I’ve religiously applied a small amount directly unto affected area twice a day. And true enough, it has helped manage my scar and soon the scar on my tummy looked less unsightly. It is no longer as noticeable as it used to be. My scar has somehow faded and one could visibly see the scar reduction. I may be past my youth, but who says I can no longer look my best? And for me, looking my best means having healthy, supple and smooth skin sans any conspicuous scar.

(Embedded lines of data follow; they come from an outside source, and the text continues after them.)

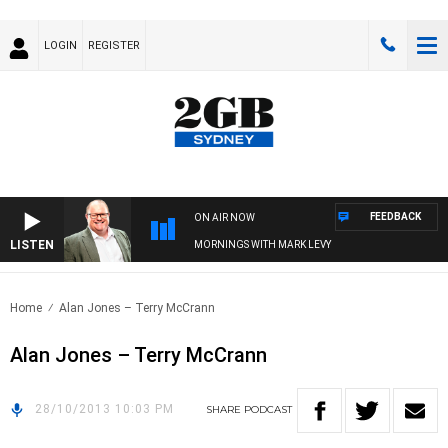
LOGIN
REGISTER
FEEDBACK
ON AIR NOW
LISTEN
MORNINGS WITH MARK LEVY
Home
Alan Jones – Terry McCrann
Alan Jones – Terry McCrann
28/10/2013 10:03 PM
SHARE
PODCAST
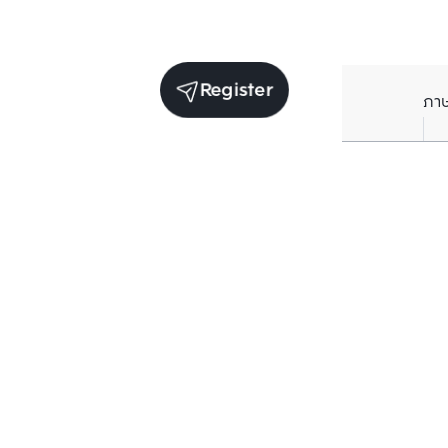
Register
ภา
Units for sale in the same project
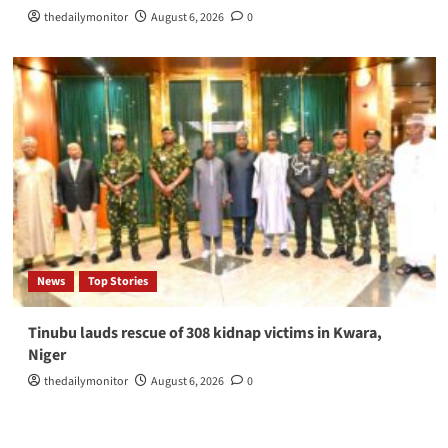
thedailymonitor
August 6, 2026
0
News
Top Stories
Tinubu lauds rescue of 308 kidnap victims in Kwara,
Niger
thedailymonitor
August 6, 2026
0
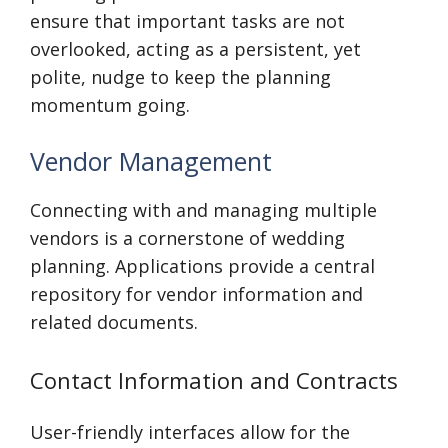
ensure that important tasks are not
overlooked, acting as a persistent, yet
polite, nudge to keep the planning
momentum going.
Vendor Management
Connecting with and managing multiple
vendors is a cornerstone of wedding
planning. Applications provide a central
repository for vendor information and
related documents.
Contact Information and Contracts
User-friendly interfaces allow for the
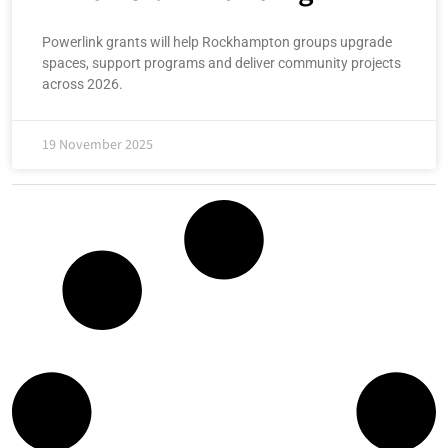
Powerlink grants will help Rockhampton groups upgrade
spaces, support programs and deliver community projects
across 2026.
19 November 2025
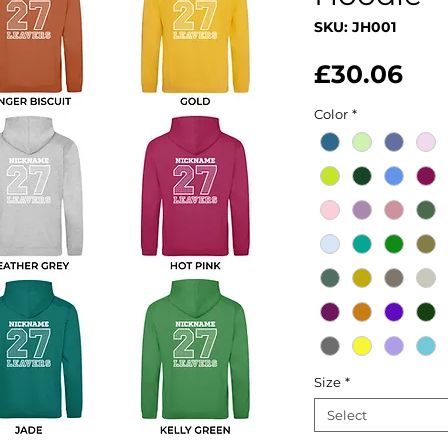
SKU: JH001
Pri
£30.06
Color
*
Size
*
Select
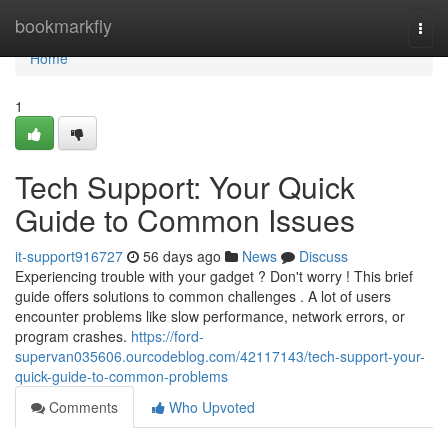
Home
bookmarkfly
Togg
navi
Home
1
Tech Support: Your Quick
Guide to Common Issues
it-support916727
56 days ago
News
Discuss
Experiencing trouble with your gadget ? Don't worry ! This brief
guide offers solutions to common challenges . A lot of users
encounter problems like slow performance, network errors, or
program crashes.
https://ford-
supervan035606.ourcodeblog.com/42117143/tech-support-your-
quick-guide-to-common-problems
Comments
Who Upvoted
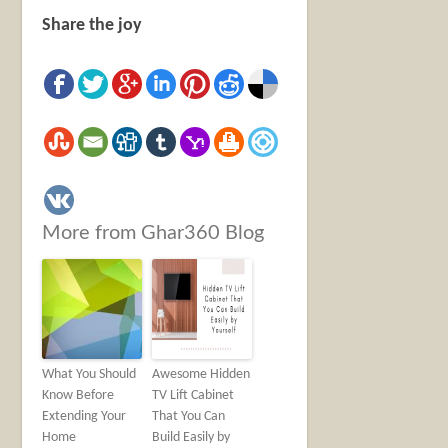
Share the joy
More from Ghar360 Blog
What You Should
Awesome Hidden
Know Before
TV Lift Cabinet
Extending Your
That You Can
Home
Build Easily by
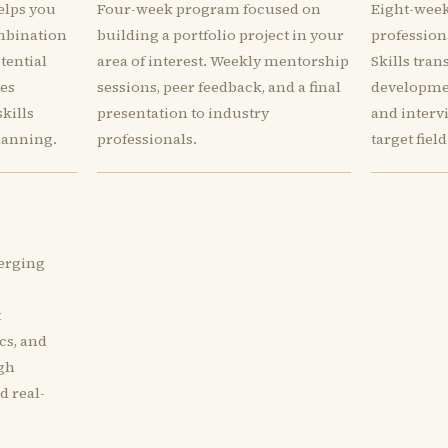
elps you
Four-week program focused on
Eight-week
mbination
building a portfolio project in your
profession
otential
area of interest. Weekly mentorship
Skills tran
des
sessions, peer feedback, and a final
developmen
kills
presentation to industry
and interv
lanning.
professionals.
target field
erging
t
cs, and
ugh
d real-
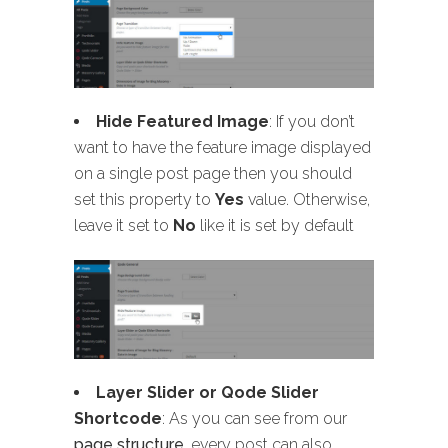
Hide Featured Image
: If you don’t
want to have the feature image displayed
on a single post page then you should
set this property to
Yes
value. Otherwise,
leave it set to
No
like it is set by default
Layer Slider or Qode Slider
Shortcode
: As you can see from our
page structure
, every post can also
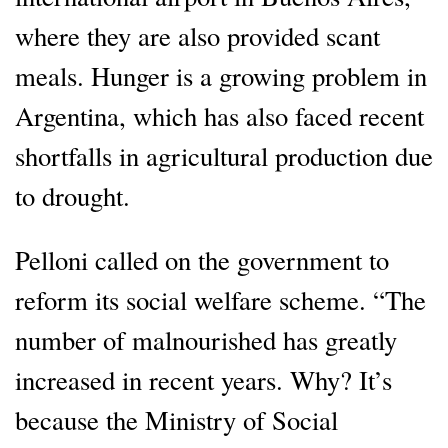
where they are also provided scant
meals. Hunger is a growing problem in
Argentina, which has also faced recent
shortfalls in agricultural production due
to drought.
Pelloni called on the government to
reform its social welfare scheme. “The
number of malnourished has greatly
increased in recent years. Why? It’s
because the Ministry of Social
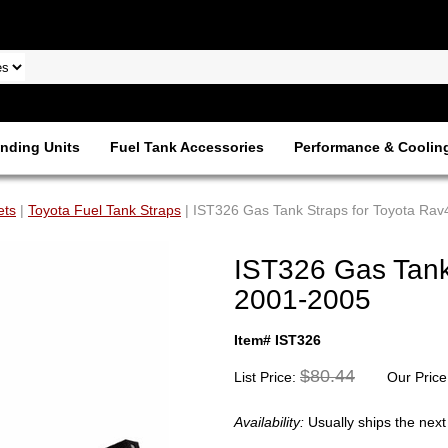
nding Units
Fuel Tank Accessories
Performance & Coolin
ets
|
Toyota Fuel Tank Straps
| IST326 Gas Tank Straps for Toyota Ra
IST326 Gas Tank
2001-2005
Item# IST326
$80.44
List Price:
Our Price
Availability:
Usually ships the nex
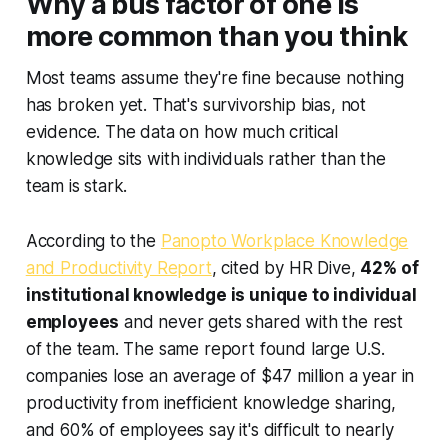
Why a bus factor of one is
more common than you think
Most teams assume they're fine because nothing
has broken yet. That's survivorship bias, not
evidence. The data on how much critical
knowledge sits with individuals rather than the
team is stark.
According to the
Panopto Workplace Knowledge
and Productivity Report
, cited by HR Dive,
42% of
institutional knowledge is unique to individual
employees
and never gets shared with the rest
of the team. The same report found large U.S.
companies lose an average of $47 million a year in
productivity from inefficient knowledge sharing,
and 60% of employees say it's difficult to nearly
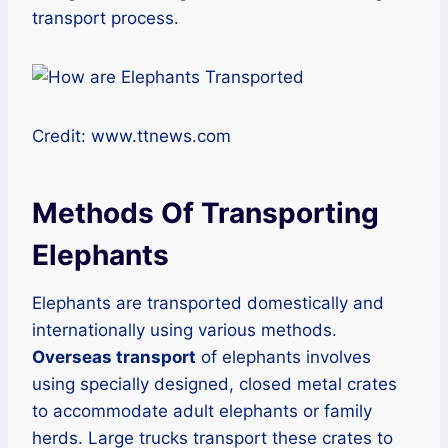
transport process.
Credit: www.ttnews.com
Methods Of Transporting
Elephants
Elephants are transported domestically and
internationally using various methods.
Overseas transport
of elephants involves
using specially designed, closed metal crates
to accommodate adult elephants or family
herds. Large trucks transport these crates to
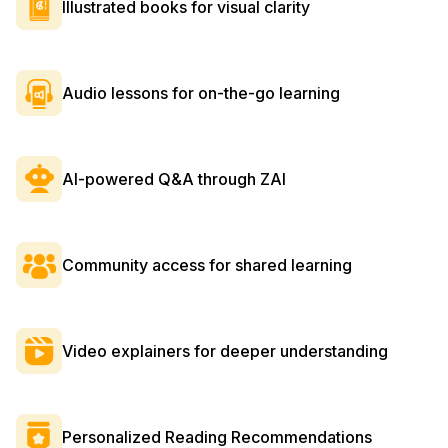
Illustrated books for visual clarity
Audio lessons for on-the-go learning
AI-powered Q&A through ZAI
Community access for shared learning
Video explainers for deeper understanding
Personalized Reading Recommendations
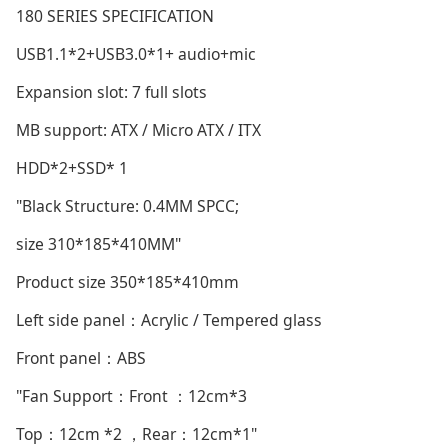
180 SERIES SPECIFICATION
USB1.1*2+USB3.0*1+ audio+mic
Expansion slot: 7 full slots
MB support: ATX / Micro ATX / ITX
HDD*2+SSD* 1
"Black Structure: 0.4MM SPCC;
size 310*185*410MM"
Product size 350*185*410mm
Left side panel：Acrylic / Tempered glass
Front panel：ABS
"Fan Support：Front ：12cm*3
Top：12cm *2 ，Rear：12cm*1"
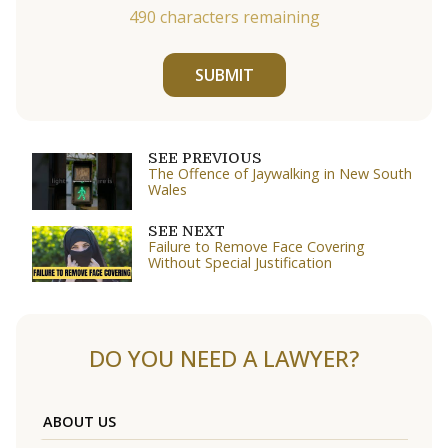
490
characters remaining
SUBMIT
SEE PREVIOUS
The Offence of Jaywalking in New South
Wales
SEE NEXT
Failure to Remove Face Covering
Without Special Justification
DO YOU NEED A LAWYER?
ABOUT US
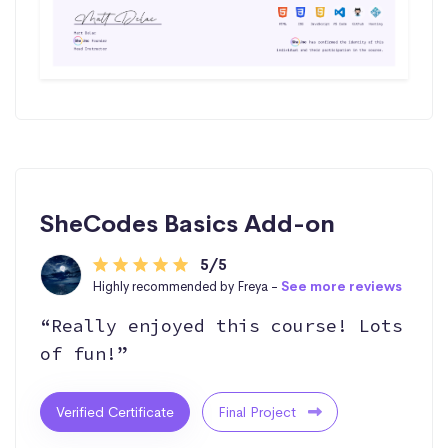
SheCodes Basics Add-on
5/5
Highly recommended by Freya -
See more reviews
“Really enjoyed this course! Lots
of fun!”
Verified Certificate
Final Project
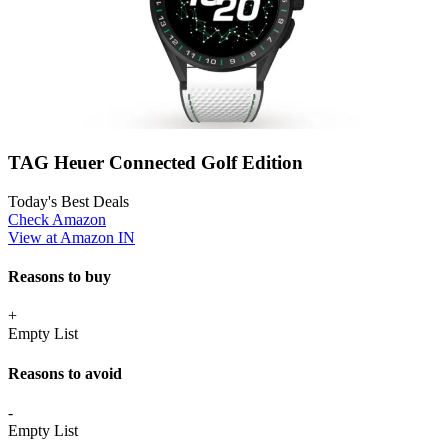
TAG Heuer Connected Golf Edition
Today's Best Deals
Check Amazon
View at Amazon IN
Reasons to buy
+
Empty List
Reasons to avoid
-
Empty List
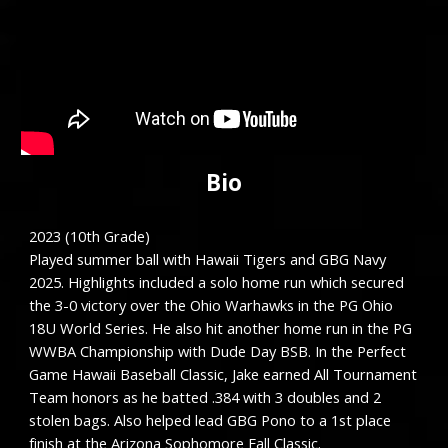
Bio
2023 (10th Grade)
Played summer ball with Hawaii Tigers and GBG Navy
2025. Highlights included a solo home run which secured
the 3-0 victory over the Ohio Warhawks in the PG Ohio
18U World Series. He also hit another home run in the PG
WWBA Championship with Dude Day BSB. In the Perfect
Game Hawaii Baseball Classic, Jake earned All Tournament
Team honors as he batted .384 with 3 doubles and 2
stolen bags. Also helped lead GBG Pono to a 1st place
finish at the Arizona Sophomore Fall Classic.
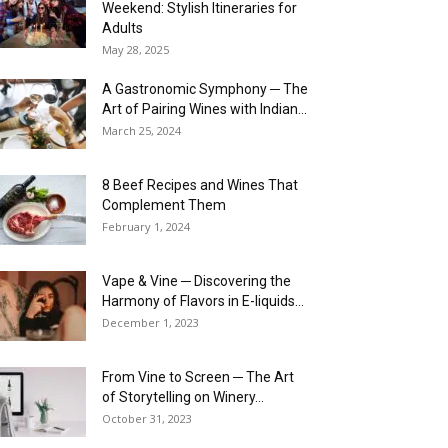
Weekend: Stylish Itineraries for
Adults
May 28, 2025
A Gastronomic Symphony ─ The
Art of Pairing Wines with Indian...
March 25, 2024
8 Beef Recipes and Wines That
Complement Them
February 1, 2024
Vape & Vine ─ Discovering the
Harmony of Flavors in E-liquids...
December 1, 2023
From Vine to Screen ─ The Art
of Storytelling on Winery...
October 31, 2023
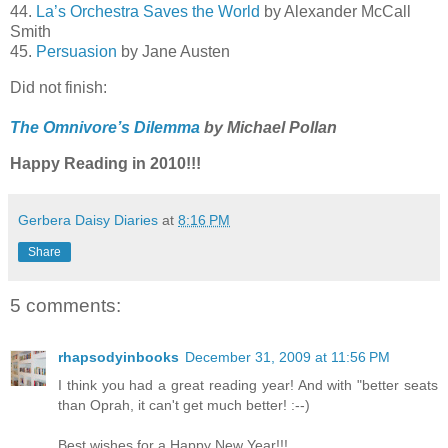
44.
La’s Orchestra Saves the World
by Alexander McCall
Smith
45.
Persuasion
by Jane Austen
Did not finish:
The Omnivore’s Dilemma
by Michael Pollan
Happy Reading in 2010!!!
Gerbera Daisy Diaries
at
8:16 PM
Share
5 comments:
rhapsodyinbooks
December 31, 2009 at 11:56 PM
I think you had a great reading year! And with "better seats
than Oprah, it can't get much better! :--)
Best wishes for a Happy New Year!!!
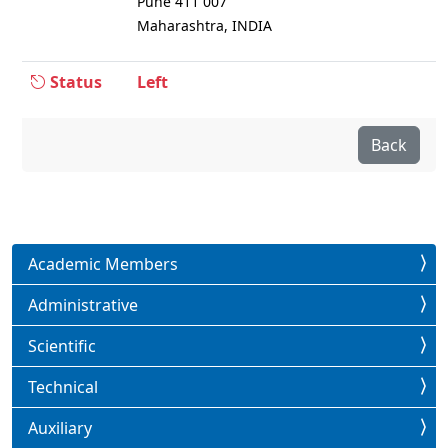
Pune 411 007
Maharashtra, INDIA
Status
Left
Back
Academic Members
Administrative
Scientific
Technical
Auxiliary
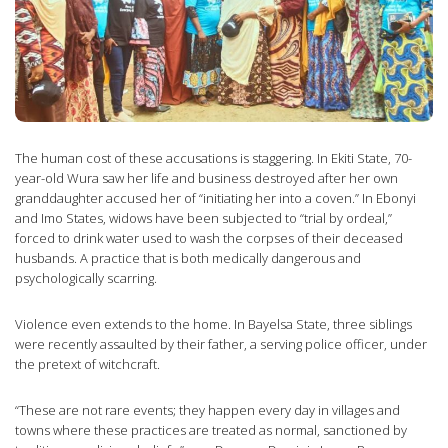
The human cost of these accusations is staggering. In Ekiti State, 70-
year-old Wura saw her life and business destroyed after her own
granddaughter accused her of “initiating her into a coven.” In Ebonyi
and Imo States, widows have been subjected to “trial by ordeal,”
forced to drink water used to wash the corpses of their deceased
husbands. A practice that is both medically dangerous and
psychologically scarring.
Violence even extends to the home. In Bayelsa State, three siblings
were recently assaulted by their father, a serving police officer, under
the pretext of witchcraft.
“These are not rare events; they happen every day in villages and
towns where these practices are treated as normal, sanctioned by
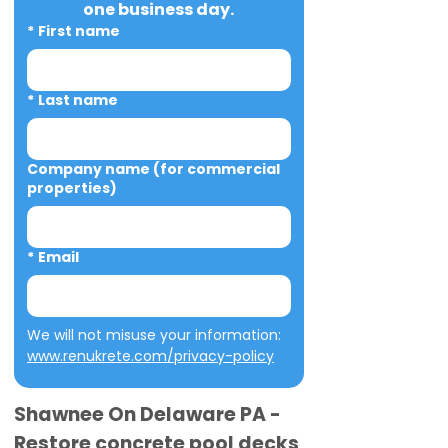
one business day.
*
First name
*
Last name
Company name (for commercial
properties)
*
Email
We will not misuse your information: 
www.renukrete.com/privacy-policy
Shawnee On Delaware PA -
Restore concrete pool decks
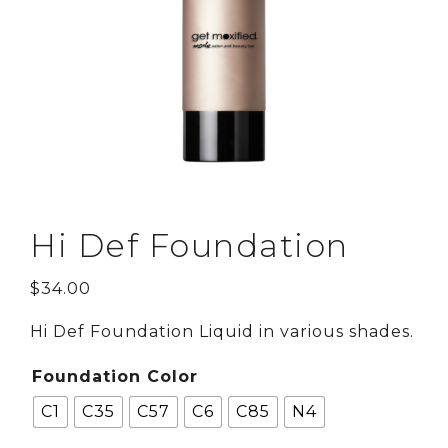
Hi Def Foundation
$
34.00
Hi Def Foundation Liquid in various shades.
Foundation Color
C1
C35
C57
C6
C85
N4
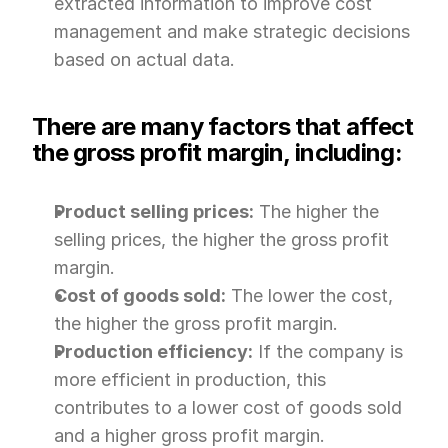
extracted information to improve cost 
management and make strategic decisions 
based on actual data.
There are many factors that affect 
the gross profit margin, including:
Product selling prices:
 The higher the 
selling prices, the higher the gross profit 
margin.
Cost of goods sold:
 The lower the cost, 
the higher the gross profit margin.
Production efficiency:
 If the company is 
more efficient in production, this 
contributes to a lower cost of goods sold 
and a higher gross profit margin.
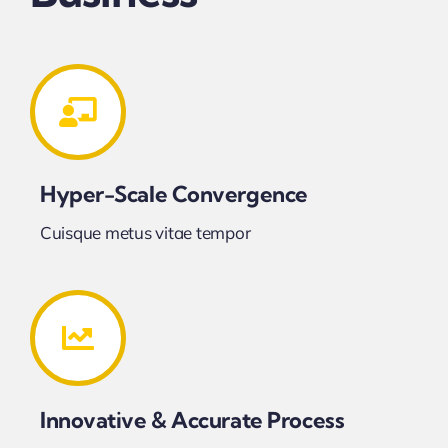
Hyper-Scale Convergence
Cuisque metus vitae tempor
Innovative & Accurate Process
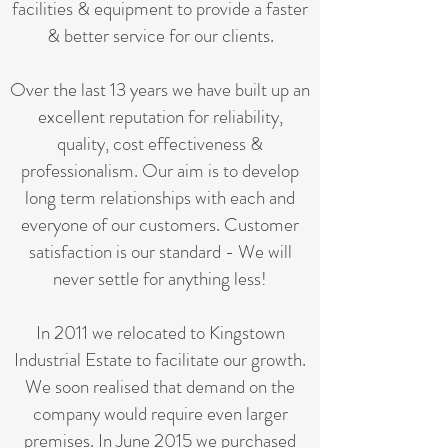
facilities & equipment to provide a faster
& better service for our clients.
Over the last 13 years we have built up an
excellent reputation for reliability,
quality, cost effectiveness &
professionalism. Our aim is to develop
long term relationships with each and
everyone of our customers. Customer
satisfaction is our standard - We will
never settle for anything less!
In 2011 we relocated to Kingstown
Industrial Estate to facilitate our growth.
We soon realised that demand on the
company would require even larger
premises. In June 2015 we purchased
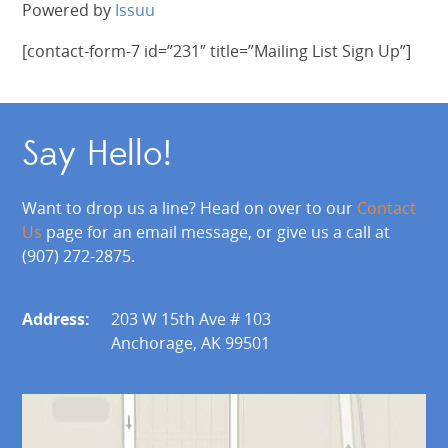
Powered by
Issuu
[contact-form-7 id=”231″ title=”Mailing List Sign Up”]
Say Hello!
Want to drop us a line? Head on over to our
Contact
Us
page for an email message, or give us a call at
(907) 272-2875.
Address:
203 W 15th Ave # 103
Anchorage, AK 99501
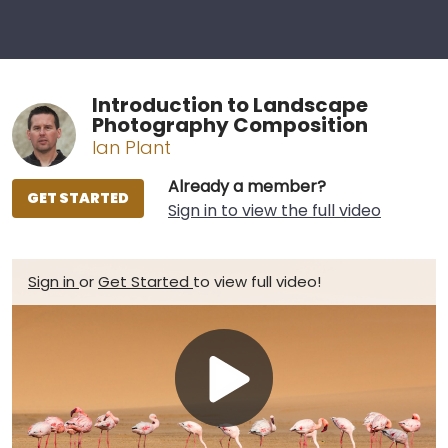
Introduction to Landscape
Photography Composition
Ian Plant
Already a member?
GET STARTED
Sign in to view the full video
Sign in
or
Get Started
to view full video!
Play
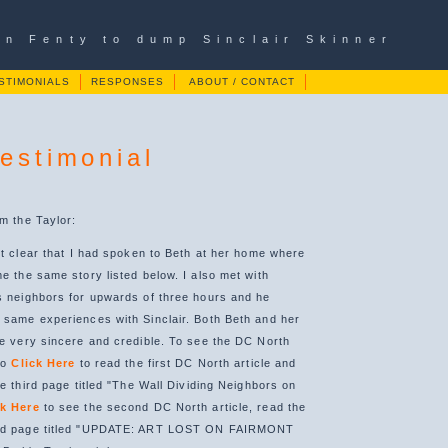
ian Fenty to dump Sinclair Skinner
STIMONIALS
RESPONSES
ABOUT / CONTACT
Testimonial
om the Taylor:
 it clear that I had spoken to Beth at her home where
e the same story listed below. I also met with
s neighbors for upwards of three hours and he
 same experiences with Sinclair. Both Beth and her
be very sincere and credible. To see the DC North
to
Click Here
to read the first DC North article and
he third page titled "The Wall Dividing Neighbors on
ck Here
to see the second DC North article, read the
ond page titled "UPDATE: ART LOST ON FAIRMONT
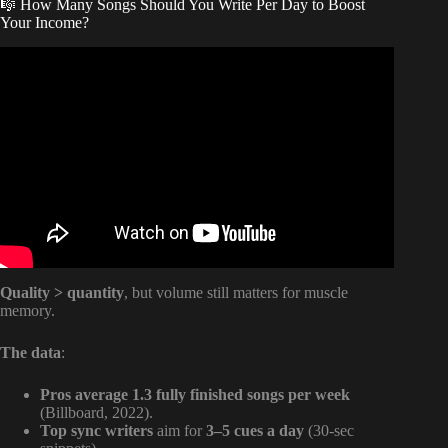
🎼 How Many Songs Should You Write Per Day to Boost
Your Income?
Video: How much money does a number 1 song make for
songwriters?
Quality > quantity
, but volume still matters for muscle
memory.
The data
:
Pros average 1.3 fully finished songs per week
(Billboard, 2022).
Top sync writers
aim for
3–5 cues a day
(30-sec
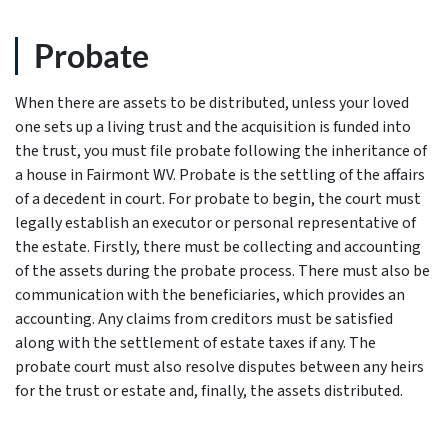
Probate
When there are assets to be distributed, unless your loved
one sets up a living trust and the acquisition is funded into
the trust, you must file probate following the inheritance of
a house in Fairmont WV. Probate is the settling of the affairs
of a decedent in court. For probate to begin, the court must
legally establish an executor or personal representative of
the estate. Firstly, there must be collecting and accounting
of the assets during the probate process. There must also be
communication with the beneficiaries, which provides an
accounting. Any claims from creditors must be satisfied
along with the settlement of estate taxes if any. The
probate court must also resolve disputes between any heirs
for the trust or estate and, finally, the assets distributed.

Since then, I would recommend using Contractubex to my family and friends knowing fully well how effective it is based on my own experience. I am after all a living testimony that scars from the past do heal. Pain and scars are part of playing in this game called life—one must fall, cry and suffer a little in order to rise. I fought my first stage of cancer and survived. Thank God, for giving me a second lease on life. I am still alive despite my battle scar from pre-cancerous condition and thank God for Contractubex for making my skin scar less visible.
Disclaimer: I am not compensated for this post. Opinions expressed are my own.